Robredo: “The tennis I like is playing Risk, not shooting a firecracker directly”

Tommy Robredo.

Tommy Robredo runs between the vineyards, dressed in shorts, and heads for an improvised clay track that Vilarnau, Godó’s new sponsor, has set up. He hits the ball with David Ferrer and announces, right after, that it will be his last tournament. At home and before his people. At 39 years old, he leaves professional tennis after a career of almost 24, more than half of his life. In a diaphanous room, with unbeatable views in Sant Sadurni d’Anoiapatiently attends up to 12 communication media individually.

In an interview in 2010 you mentioned that you would retire in two or three years. It’s been 12…

Ten or 15 years ago people retired earlier, now many do so when they are close to 40. Everything has improved: there are physical trainers, doctors… I took great care of myself, they respected my injuries, I was able to cheat them.

Does the physical or the mind weigh more in the withdrawal?

Several things come together. I wasn’t there physically or mentally, and then there’s my position in the ranking. You begin to lose all that and the desire falls. I accepted that this was going to happen, but I played because I loved it. ‘Until I find something that fills me more, I won’t give it up,’ I told myself. The pandemic has accelerated everything. I’ve been home with my daughter, and I don’t want to miss the first daddy, the first crawl, when she walks… I wanted to retire last year, but I didn’t want anyone to see me.

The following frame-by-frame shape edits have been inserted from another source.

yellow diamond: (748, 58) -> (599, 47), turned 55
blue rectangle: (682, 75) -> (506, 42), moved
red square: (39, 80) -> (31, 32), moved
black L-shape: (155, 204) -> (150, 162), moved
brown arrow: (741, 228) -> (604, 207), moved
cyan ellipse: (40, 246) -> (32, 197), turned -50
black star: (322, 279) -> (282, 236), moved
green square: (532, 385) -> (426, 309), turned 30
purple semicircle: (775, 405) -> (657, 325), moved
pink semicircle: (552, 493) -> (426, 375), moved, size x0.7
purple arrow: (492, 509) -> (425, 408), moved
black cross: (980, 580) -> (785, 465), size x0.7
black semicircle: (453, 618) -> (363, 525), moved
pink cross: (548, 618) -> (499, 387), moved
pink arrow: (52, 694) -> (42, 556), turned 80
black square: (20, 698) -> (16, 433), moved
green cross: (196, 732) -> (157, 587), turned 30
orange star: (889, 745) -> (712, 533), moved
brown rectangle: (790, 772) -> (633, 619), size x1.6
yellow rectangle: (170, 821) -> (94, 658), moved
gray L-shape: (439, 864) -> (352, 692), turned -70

I wanted to see my father, mother, wife and daughter in the stands, that’s why we’ve come this far.

What was your moment of fulfillment?

I should grab the ranking. And he would be in 2006 or 2007, where he was fifth, sixth or tenth in the world. Now I’m better than before, but it doesn’t give me the physique. The bad luck of the tennis player is that at 17 or 18 you start to be a professional, and you don’t know anything about life. It’s as if you were the director of a company and you start beating yourself up and adapting. And when you’re 30 or 35 you retire, and that’s when you really know the world.

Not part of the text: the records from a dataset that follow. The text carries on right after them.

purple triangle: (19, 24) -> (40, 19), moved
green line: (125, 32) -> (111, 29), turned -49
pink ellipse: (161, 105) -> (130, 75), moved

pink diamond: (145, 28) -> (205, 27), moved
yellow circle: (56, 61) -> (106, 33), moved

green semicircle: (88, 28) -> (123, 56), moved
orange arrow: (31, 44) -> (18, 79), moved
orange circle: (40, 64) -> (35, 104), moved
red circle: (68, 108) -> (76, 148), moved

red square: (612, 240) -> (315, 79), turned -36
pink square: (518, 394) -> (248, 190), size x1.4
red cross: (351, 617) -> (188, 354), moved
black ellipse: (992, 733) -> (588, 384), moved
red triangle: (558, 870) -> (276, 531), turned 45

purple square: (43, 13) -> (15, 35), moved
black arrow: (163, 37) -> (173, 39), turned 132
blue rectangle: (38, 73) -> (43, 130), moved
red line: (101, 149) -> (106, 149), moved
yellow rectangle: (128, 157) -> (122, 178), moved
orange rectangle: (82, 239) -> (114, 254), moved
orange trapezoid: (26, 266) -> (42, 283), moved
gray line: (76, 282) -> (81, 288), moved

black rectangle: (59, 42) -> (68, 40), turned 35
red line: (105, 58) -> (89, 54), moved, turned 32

Does that mean now different things if you went back to 2006?

I would do it totally differently. He would play fewer tournaments, he would prepare them better, he would choose this coach, the other physiotherapist. I’d go live somewhere else… But you learn from everything, and I think the same thing happens in life. And surely now I train a 16-year-old boy and I will guide him, but it does not mean that it goes well for him because what could go well for me does not have to go well for him.

Tommy Robredo.


Tommy Robredo.

Did it harm you to coincide in the same stage as Nadal?

No, it’s all been for the best. That means that in Spain there is more talk about tennis, that there are more sponsors, that everything goes up… When I started in a Grand Slam, if they eliminated you in the first round you won 6,000 euros and now it’s 60,000. And that is thanks to Nadal, Federer… Thanks to Nadal there are tournaments or sponsors that come to Spain. Without him, perhaps I would have won a few more games, but that is already a matter of sport. I am calm because I gave that one hundred percent, and that is the important thing.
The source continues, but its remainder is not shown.